Chainfire Pry-Fi Android App

While a Rutgers University professor is working on an Android application that will tell you when other apps access the GPS functionality of your smartphone in order to track your location, well-known developer Chainfire has already released its first version of a new application called Pry-Fi. The incredibly useful new app can completely turn off Wi-Fi tracking without actually turning off Wi-Fi features of Android devices, in order to stop, or at least minimize tracking.

“Retailers, crooks, the government, and others shady individuals are tracking your movements. Even when your Wi-Fi is turned off, your phone may be broadcasting information to whomever is in range which can be used both to track repeated visits to as well as your exact movements in an area under surveillance,” Chainfire wrote on Google+.

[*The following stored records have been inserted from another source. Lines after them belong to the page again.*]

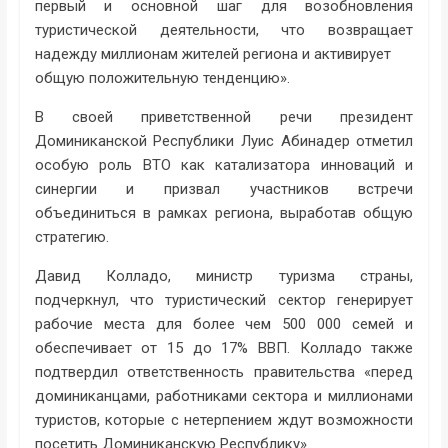
первый и основной шаг для возобновления
туристической деятельности, что возвращает
надежду миллионам жителей региона и активирует
общую положительную тенденцию».
В своей приветственной речи президент
Доминиканской Республики Луис Абинадер отметил
особую роль ВТО как катализатора инноваций и
синергии и призвал участников встречи
объединиться в рамках региона, выработав общую
стратегию.
Давид Колладо, министр туризма страны,
подчеркнул, что туристический сектор генерирует
рабочие места для более чем 500 000 семей и
обеспечивает от 15 до 17% ВВП. Колладо также
подтвердил ответственность правительства «перед
доминиканцами, работниками сектора и миллионами
туристов, которые с нетерпением ждут возможности
посетить Доминиканскую Республику».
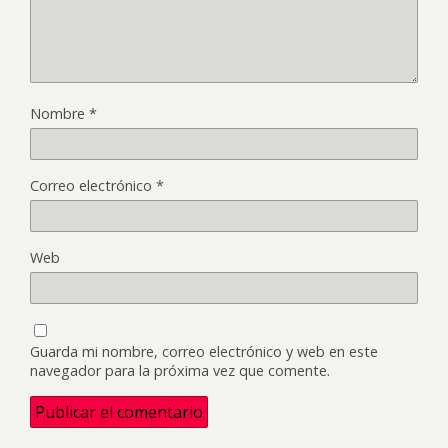
Nombre
*
Correo electrónico
*
Web
Guarda mi nombre, correo electrónico y web en este
navegador para la próxima vez que comente.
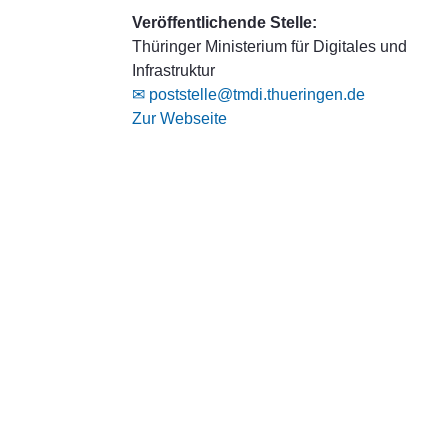
Veröffentlichende Stelle:
Thüringer Ministerium für Digitales und
Infrastruktur
✉ poststelle@tmdi.thueringen.de
Zur Webseite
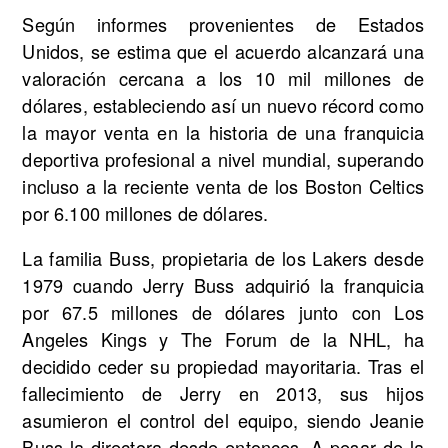
Según informes provenientes de Estados
Unidos, se estima que el acuerdo alcanzará una
valoración cercana a los 10 mil millones de
dólares, estableciendo así un nuevo récord como
la mayor venta en la historia de una franquicia
deportiva profesional a nivel mundial, superando
incluso a la reciente venta de los Boston Celtics
por 6.100 millones de dólares.
La familia Buss, propietaria de los Lakers desde
1979 cuando Jerry Buss adquirió la franquicia
por 67.5 millones de dólares junto con Los
Angeles Kings y The Forum de la NHL, ha
decidido ceder su propiedad mayoritaria. Tras el
fallecimiento de Jerry en 2013, sus hijos
asumieron el control del equipo, siendo Jeanie
Buss la directora desde entonces. A pesar de la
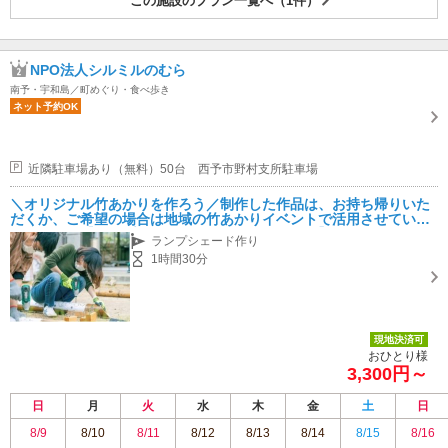
この施設のプラン一覧へ（1件）
NPO法人シルミルのむら
南予・宇和島／町めぐり・食べ歩き
ネット予約OK
近隣駐車場あり（無料）50台 西予市野村支所駐車場
＼オリジナル竹あかりを作ろう／制作した作品は、お持ち帰りいた
だくか、ご希望の場合は地域の竹あかりイベントで活用させていた
だきます！【カップルやファミリーにもオススメ】
ランプシェード作り
1時間30分
現地決済可
おひとり様
3,300円～
日
月
火
水
木
金
土
日
8/9
8/10
8/11
8/12
8/13
8/14
8/15
8/16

One solution to stop tracking an Android device would be to completely turn off Wi-Fi, “including the background network scanning, a setting most people don’t know about.” However, such a measure will stop the Android device from automatically connecting to known Wi-Fi networks that are in range and from offering location-based features in apps.

Pry-Fi will keep Wi-Fi on, but hide your presence in a different manner. The app will help generate a random MAC address while it’s not actually connected to a known Wi-Fi network, with trackers thinking they’re tracking the device as usual. However, since the MAC address will keep changing, “retailers, crooks” or the government will not be able to track users, as the same MAC address will not be shown twice.

When connected to a Wi-Fi network, the MAC address used can also be randomized, and used only once to connect to the web. The next time the same network is joined, a new MAC address will be given. A “War” mode is also available for the app, which, when enabled, will make an Android device look like dozens of people, making the job harder for anyone tracking users in a certain Wi-Fi location.

Chainfire, the maker of other popular root-related application, said the app is in a proof-of-concept mode for now, and its development will depend on whether users are interested in such an app. The app is available in the Google Play Store as a free download, but requires a rooted Android device to be installed.

Recent reports detailing sophisticated bulk data practices from the USA’s NSA, the British QCHQ or Canada’s CSEC have revealed that spy agencies can use methods to track smart device users whose gadgets can connect to a wireless network. In addition to Wi-Fi tracking, government agencies can also track smartphones using data from cellular towers.